I can still remember perfectly how she listened to me as she lay on the bed in that hotel bedroom: she was barefoot but still dressed, leaning on her elbows and with her legs bent; her grey skirt had ridden up slightly to reveal part of her thigh; her straight, glossy brown hair was tilted away from me; and her sweet, grave, ironic gaze was so intent on my incessant lips that it made me feel as if I were only my lips, and that my lips were solely responsible for creating whatever emerged from them.
“And what if I die first?”
“Anything is possible,” I replied at once. But I think I did so in order to disguise or to postpone a little (I did it to gain time) the only other normal and admissible answer that immediately followed, the one she was waiting for, as would any mortal lying as she was, at that moment, on that bed: “But your death would also be mine.” “But your death would also be mine,” I said to this same woman and, just as happens in opera, I repeated these same words several times in this morning’s dream.
MY PROFESSION OFTEN OBLIGES ME to lead a very solitary life in the great capitals of the world, and four years ago, Madrid, the city in which I spent much of my childhood and much of my adolescence, was no exception.

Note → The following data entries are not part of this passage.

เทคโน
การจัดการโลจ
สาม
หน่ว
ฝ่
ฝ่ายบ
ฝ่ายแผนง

Indeed, after a long period without visiting it, few cities I have been to on my numerous trips abroad have seemed to me sadder or more solitary. More even than English cities, which are the worst in the world, the most miserable and the most hostile; more even than those of East Germany, which are so disciplined and so deadened that to walk down the street whistling has a cataclysmic effect; more even than those of Switzerland, which are at least clean and quiet and give free rein to the imagination precisely because they say nothing.

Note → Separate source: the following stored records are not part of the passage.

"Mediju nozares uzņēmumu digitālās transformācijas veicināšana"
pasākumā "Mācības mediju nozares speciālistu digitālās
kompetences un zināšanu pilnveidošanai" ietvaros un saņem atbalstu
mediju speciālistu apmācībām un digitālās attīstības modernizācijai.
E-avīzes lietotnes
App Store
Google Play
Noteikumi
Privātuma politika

Madrid, on the other hand, seems in a hurry to say everything, as if it were aware that the only way it can win over the traveler is through unchecked noise and vehemence. It does not, therefore, allow for any long-term expectations, any reticence or reserve, nor does it allow the visitor (not to mention the perpetually harassed resident) the smallest imaginative or imaginary hope that anything more might exist—hidden, unexpressed, omitted or merely contingent—than what is brazenly offered to him as soon as he steps out along its dirty, suffocating streets. Madrid is rustic and talkative and lacks all mystery, and there is nothing so sad or so solitary as a city with no apparent enigma or even the appearance of an enigma, there is nothing so dissuasive, nothing so oppressive to a visitor. I, both in my dream and four years ago, was a visitor to this city despite having lived in it and in its environs when I was no more than a child and entirely dependent on my godfather, who took me in and moved me there from Barcelona when my mother died. (I was for many years what is known as a poor relation: I was quite literally that, and it was then that I lived in Madrid. On the other hand, at the time, four years ago, I had long since ceased to be a poor relation and was making a good living, but, given my prolonged absence and the minimal contact I had had with my former benefactor since my emancipation, I was just as much a visitor to Madrid as I had been to Venice and Milan and Edinburgh a few weeks earlier.)

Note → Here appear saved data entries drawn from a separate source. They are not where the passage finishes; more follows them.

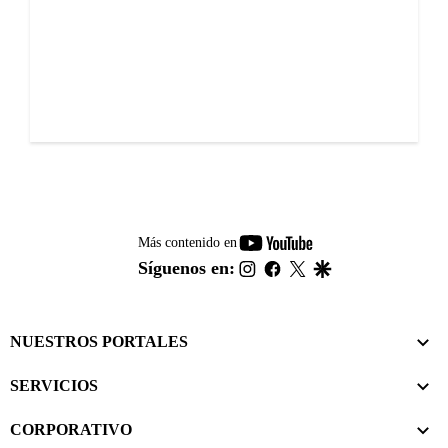
youtube-
Más contenido en
footer
instagram
facebook
twitter
google
Síguenos en:
NUESTROS PORTALES
SERVICIOS
CORPORATIVO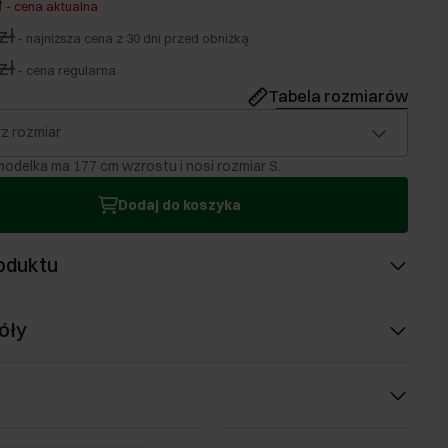
ł
-
cena aktualna
zł
-
najniższa cena z 30 dni przed obniżką
zł
-
cena regularna
Tabela rozmiarów
z rozmiar
odelka ma 177 cm wzrostu i nosi rozmiar S.
Dodaj do koszyka
oduktu
óły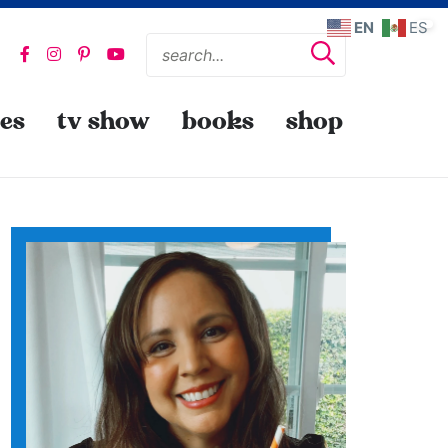
EN
ES
pes
tv show
books
shop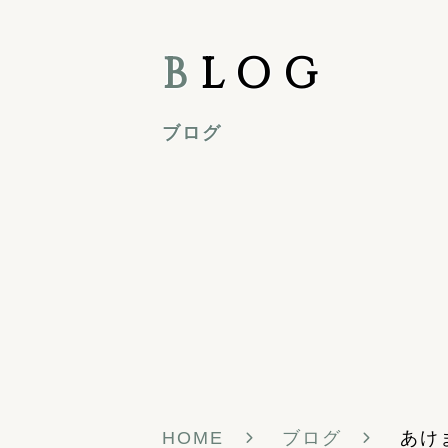
B
LOG
ブログ
HOME
ブログ
あけ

As I said, I was taken there and am still taken to all these cities by my profession, which, contrary to popular belief, is one of the saddest and most solitary of professions—people only ever see us on stage, on record covers, on posters and in the occasional televised gala performance: that is, always in full make-up. The truth is that, in essence, we are not so very different from traveling salesmen, except, of course, that profession is slowly dying out and is in danger of disappearing altogether, doubtless because the people in charge of large companies, though, on the whole, highly pragmatic individuals not known for their humanitarianism, have realized that no one can lead such a hard, disparate life. I have known traveling salesmen who have ended up in mental hospitals, or have murdered a would-be customer, or committed suicide in a luxury hotel, knowing that their unusual excesses (indoor swimming pool, sauna, massages, cocktails, but, above all, the dry-cleaning bill) would be vainly deducted from a posthumous salary that they had taken good care to overspend and which no one would notice anyway. At least they would die with their suit pressed.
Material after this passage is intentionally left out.